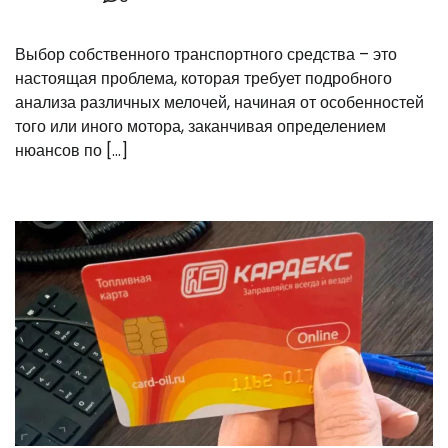
Выбор собственного транспортного средства – это
настоящая проблема, которая требует подробного
анализа различных мелочей, начиная от особенностей
того или иного мотора, заканчивая определением
нюансов по […]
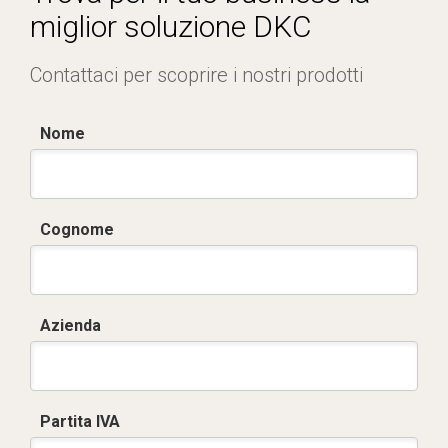
miglior soluzione DKC
Contattaci per scoprire i nostri prodotti
Nome
Cognome
Azienda
Partita IVA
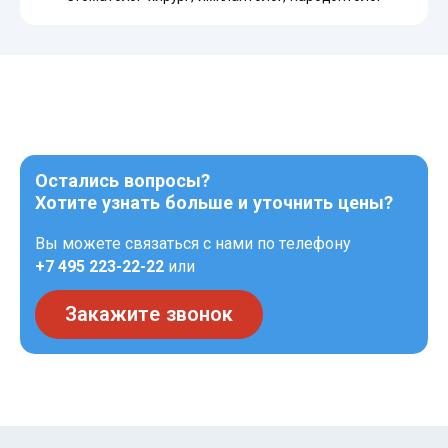
Остались вопросы?
Хотите узнать больше и уточнить цены?
Вы можете связаться с нами по телефону
+7 495 223-22-22
или
Закажите звонок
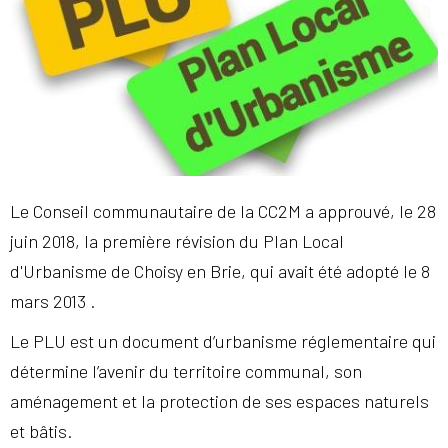
Le Conseil communautaire de la CC2M a approuvé, le 28
juin 2018, la première révision du Plan Local
d'Urbanisme de Choisy en Brie, qui avait été adopté le 8
mars 2013 .
Le PLU est un document d’urbanisme réglementaire qui
détermine l’avenir du territoire communal, son
aménagement et la protection de ses espaces naturels
et bâtis.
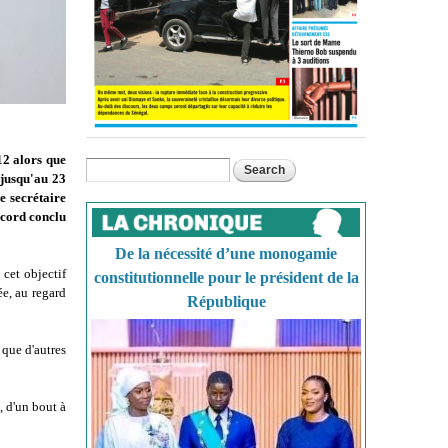
12 alors que
Search
Search form
s jusqu'au 23
e secrétaire
ccord conclu
De la nécessité d’une monogamie
cet objectif
constitutionnelle pour le président de la
e, au regard
République
 que d'autres
, d'un bout à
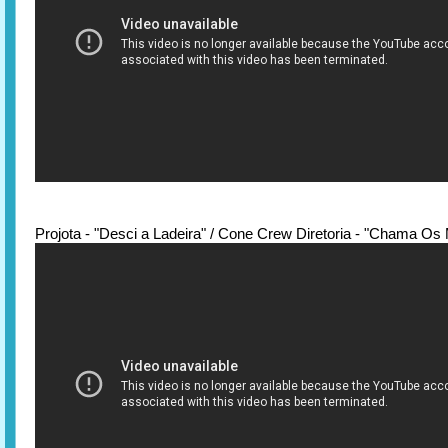
Projota - "Desci a Ladeira" / Cone Crew Diretoria - "Chama Os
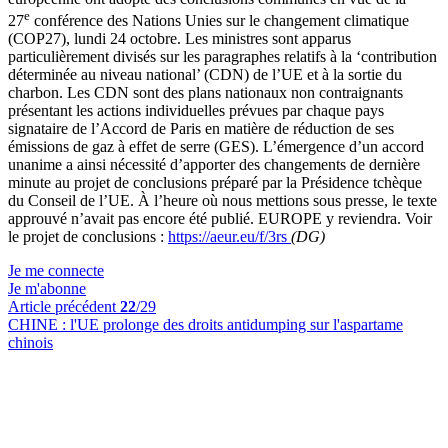
e
27
conférence des Nations Unies sur le changement climatique
(COP27), lundi 24 octobre. Les ministres sont apparus
particulièrement divisés sur les paragraphes relatifs à la ‘contribution
déterminée au niveau national’ (CDN) de l’UE et à la sortie du
charbon. Les CDN sont des plans nationaux non contraignants
présentant les actions individuelles prévues par chaque pays
signataire de l’Accord de Paris en matière de réduction de ses
émissions de gaz à effet de serre (GES). L’émergence d’un accord
unanime a ainsi nécessité d’apporter des changements de dernière
minute au projet de conclusions préparé par la Présidence tchèque
du Conseil de l’UE. À l’heure où nous mettions sous presse, le texte
approuvé n’avait pas encore été publié. EUROPE y reviendra. Voir
le projet de conclusions :
https://aeur.eu/f/3rs
(DG)
Je me connecte
Je m'abonne
Article précédent
22
/29
CHINE :
l'UE prolonge des droits antidumping sur l'aspartame
chinois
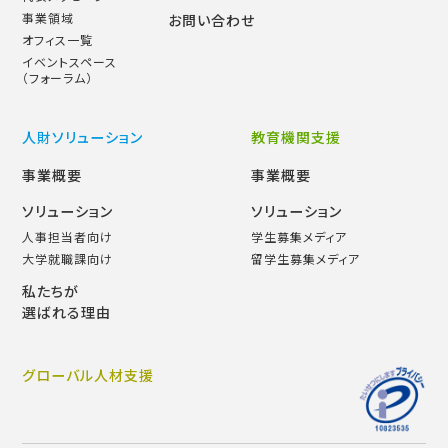
事業領域
お問い合わせ
オフィス一覧
イベントスペース
（フォーラム）
人財ソリューション
教育機関支援
事業概要
事業概要
ソリューション
ソリューション
人事担当者向け
学生募集メディア
大学就職課向け
留学生募集メディア
私たちが
選ばれる理由
グローバル人材支援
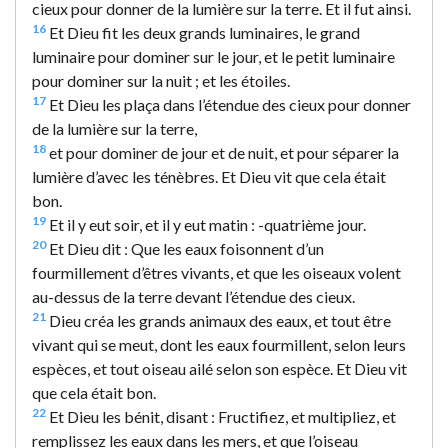
cieux pour donner de la lumière sur la terre. Et il fut ainsi.
16
Et Dieu fit les deux grands luminaires, le grand
luminaire pour dominer sur le jour, et le petit luminaire
pour dominer sur la nuit ; et les étoiles.
17
Et Dieu les plaça dans l’étendue des cieux pour donner
de la lumière sur la terre,
18
et pour dominer de jour et de nuit, et pour séparer la
lumière d’avec les ténèbres. Et Dieu vit que cela était
bon.
19
Et il y eut soir, et il y eut matin : -quatrième jour.
20
Et Dieu dit : Que les eaux foisonnent d’un
fourmillement d’êtres vivants, et que les oiseaux volent
au-dessus de la terre devant l’étendue des cieux.
21
Dieu créa les grands animaux des eaux, et tout être
vivant qui se meut, dont les eaux fourmillent, selon leurs
espèces, et tout oiseau ailé selon son espèce. Et Dieu vit
que cela était bon.
22
Et Dieu les bénit, disant : Fructifiez, et multipliez, et
remplissez les eaux dans les mers, et que l’oiseau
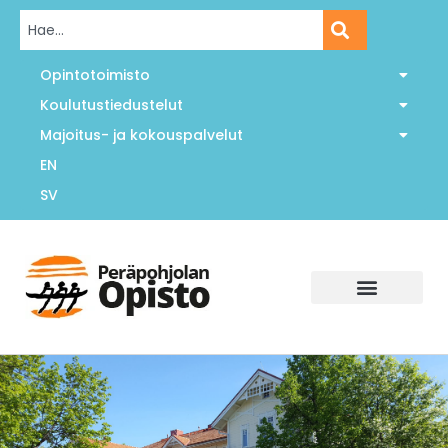
Opintotoimisto
Koulutustiedustelut
Majoitus- ja kokouspalvelut
EN
SV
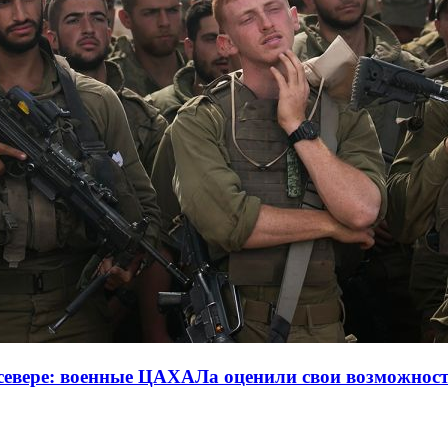
 севере: военные ЦАХАЛа оценили свои возможнос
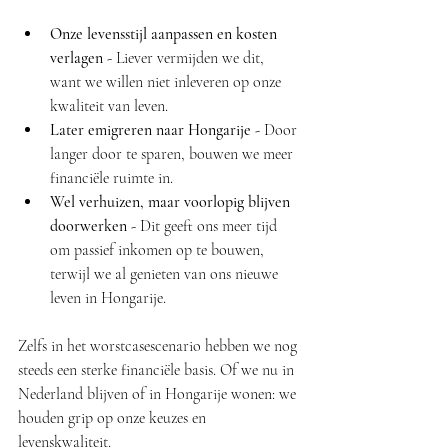
Onze levensstijl aanpassen en kosten 
verlagen - 
Liever vermijden we dit, 
want we willen niet inleveren op onze 
kwaliteit van leven.
Later emigreren naar Hongarije - 
Door 
langer door te sparen, bouwen we meer 
financiële ruimte in.
Wel verhuizen, maar voorlopig blijven 
doorwerken - 
Dit geeft ons meer tijd 
om passief inkomen op te bouwen, 
terwijl we al genieten van ons nieuwe 
leven in Hongarije.
Zelfs in het worstcasescenario hebben we nog 
steeds een sterke financiële basis. Of we nu in 
Nederland blijven of in Hongarije wonen: we 
houden grip op onze keuzes en 
levenskwaliteit.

★ ★ ★ ★ ★

▶ _What is expected_
Copy out only the lines above from the one with "Later emigreren naar" to the one with "leven in Hongarije.", inclusive, exactly as they stand.

▶ _Answer for this exercise_
Later emigreren naar Hongarije - 
Door 
langer door te sparen, bouwen we meer 
financiële ruimte in.
Wel verhuizen, maar voorlopig blijven 
doorwerken - 
Dit geeft ons meer tijd 
om passief inkomen op te bouwen, 
terwijl we al genieten van ons nieuwe 
leven in Hongarije.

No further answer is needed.